Emerald satin happens to be almost the exact same sheen as BM Aura eggshell. Emerald satin is rated at 10-20 units @85 degrees, and Aura eggshell at 12-22 units @85 degrees. The higher the number the higher the sheen, so the Aura eggshell is a little bit shinier. 
Aura satin is 28-38 @60 degrees.

"Degrees" refers to the angle that the surface is viewed from. 

That's my understanding of how that works anyway.


----------



## jeffnc (Apr 1, 2011)

That is interesting stuff and removes a lot of the subjectivity. Where are you finding those numbers?


----------



## Jmayspaint (May 4, 2013)

jeffnc said:


> That is interesting stuff and removes a lot of the subjectivity. Where are you finding those numbers?

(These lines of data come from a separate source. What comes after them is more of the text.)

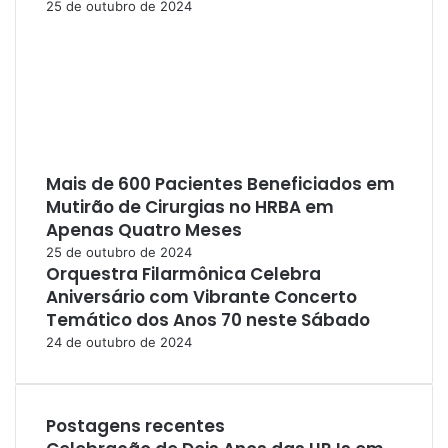
25 de outubro de 2024
Mais de 600 Pacientes Beneficiados em
Mutirão de Cirurgias no HRBA em
Apenas Quatro Meses
25 de outubro de 2024
Orquestra Filarmônica Celebra
Aniversário com Vibrante Concerto
Temático dos Anos 70 neste Sábado
24 de outubro de 2024
Postagens recentes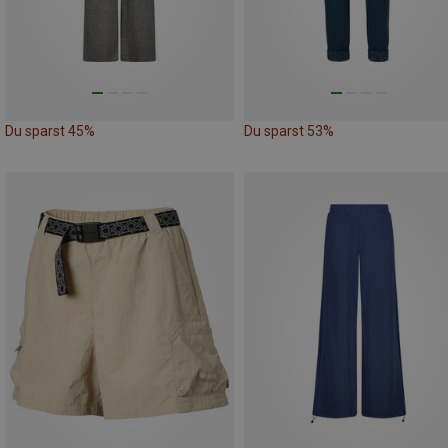
Du sparst 45%
Du sparst 53%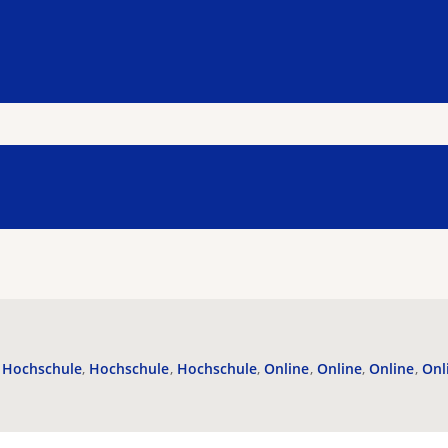
Hochschule
Hochschule
Hochschule
Online
Online
Online
Onl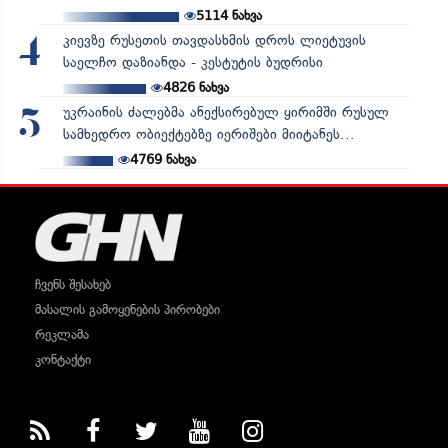
5114
ნახვა
კიევზე რუსეთის თავდასხმის დროს ლიეტუვის
4
საელჩო დაზიანდა - კესტუტის ბუდრისი
4826
ნახვა
უკრაინის ძალებმა ანექსირებულ ყირიმში რუსულ
5
სამხედრო ობიექტებზე იერიშები მიიტანეს...
4769
ნახვა
ჩვენს შესახებ
მასალის გამოყენების პირობები
რეკლამა
კონტაქტი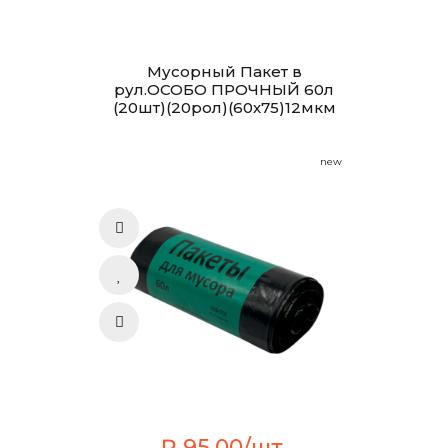
Мусорный Пакет в
рул.ОСОБО ПРОЧНЫЙ 60л
(20шт)(20рол)(60х75)12мкм
new
₽ 95.00/шт.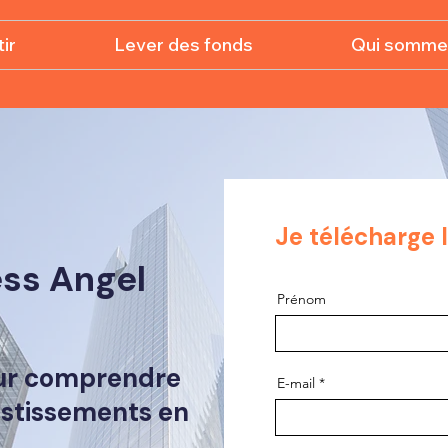
ir
Lever des fonds
Qui somme
Je télécharge l
ess Angel
Prénom
ur
comprendre
E-mail
estissements en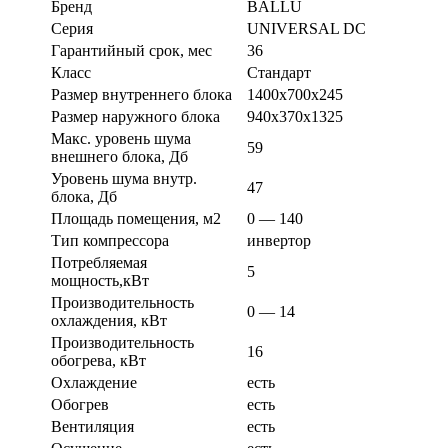
Бренд
BALLU
Серия
UNIVERSAL DC
Гарантийный срок, мес
36
Класс
Стандарт
Размер внутреннего блока
1400х700х245
Размер наружного блока
940х370х1325
Макс. уровень шума
59
внешнего блока, Дб
Уровень шума внутр.
47
блока, Дб
Площадь помещения, м2
0 — 140
Тип компрессора
инвертор
Потребляемая
5
мощность,кВт
Производительность
0 — 14
охлаждения, кВт
Производительность
16
обогрева, кВт
Охлаждение
есть
Обогрев
есть
Вентиляция
есть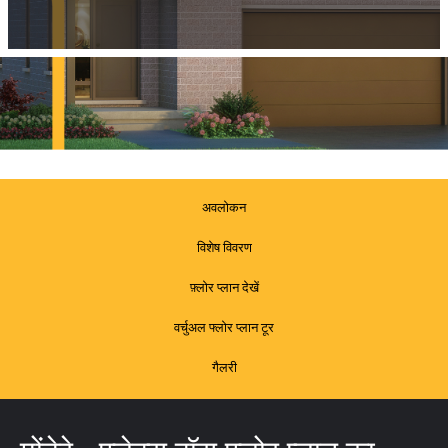
अवलोकन
विशेष विवरण
फ़्लोर प्लान देखें
वर्चुअल फ्लोर प्लान टूर
गैलरी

Product data sheets. SW lists it as 'Finish' and BM as 'Gloss/Sheen' but its the same measurement.


----------



## chrisn (Dec 23, 2007)

rbriggs82 said:


> Remember Regal Wall Satin Flat? It was fun explaining that to customers.


 
Used to be my favorite paint of all:thumbsup:


----------



## rbriggs82 (Mar 4, 2013)

chrisn said:


> Used to be my favorite paint of all:thumbsup:


Me too :thumbup:


----------



## Will22 (Feb 1, 2011)

If the paint companies can't get it straight how are we supposed to. 

The fact is, there is no definitive standards for sheen in paints. There are suggested ranges (Master Painters Institute- MPI gloss standards ), but different manufacturers are free to formulate their sheens as they wish. When submitting products to MPI, the product has to fit the gloss standard range as MPI designates.

Keep in mind that multiple coats of an accent color will build up mils, and also will appear to have more gloss.


----------